Mindfulness Meditation as a Stress Reactivity Intervention: An Event-Related Potential Study

The biological and neural mechanisms of stress have been extensively studied and supported, but are still unclear. Event-related potentials (ERP’s) emitted by neurons in the brain are a useful tool in measuring stress because they reflect neural response in real-time, to the millisecond, versus typical biological markers, which are typically evaluated before and after a stress test.
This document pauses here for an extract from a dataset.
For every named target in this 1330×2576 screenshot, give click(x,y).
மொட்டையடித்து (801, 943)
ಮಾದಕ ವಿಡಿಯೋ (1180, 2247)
The neurobiological relationship between ERP’s and stress originates in the anterior cingulate cortex, which in turn activates the hypothalamic–pituitary–adrenal axis; the main physiological cascade fueling the stress response and its chronically harmful symptoms. Malfunctions in the stress response, as in the cases of PTSD, anxiety, depression, and OCD, could be contributed from an excess of these feedback-related negativity ERP’s. In current literature, alternative methods of treatment include mindfulness meditation (MM) programs, which in the short-term decrease blood pressure, heart rate, and galvanic skin response, and in the long-term improve psychological factors such as relaxation ability, cognitive flexibility, emotional control, rumination, and perceived stress. Cortisol levels usually remain unchanged with short-term interventions, suggesting that long-term MM may be the key in order to re-wire a faulty stress-response in subjects with associated disorders. This study will test the efficacy of a MM program in improving the ERP responses of stressed older adults, and will further the scientific evidence for ERP’s having a biological basis and substantial effect on neural circuits.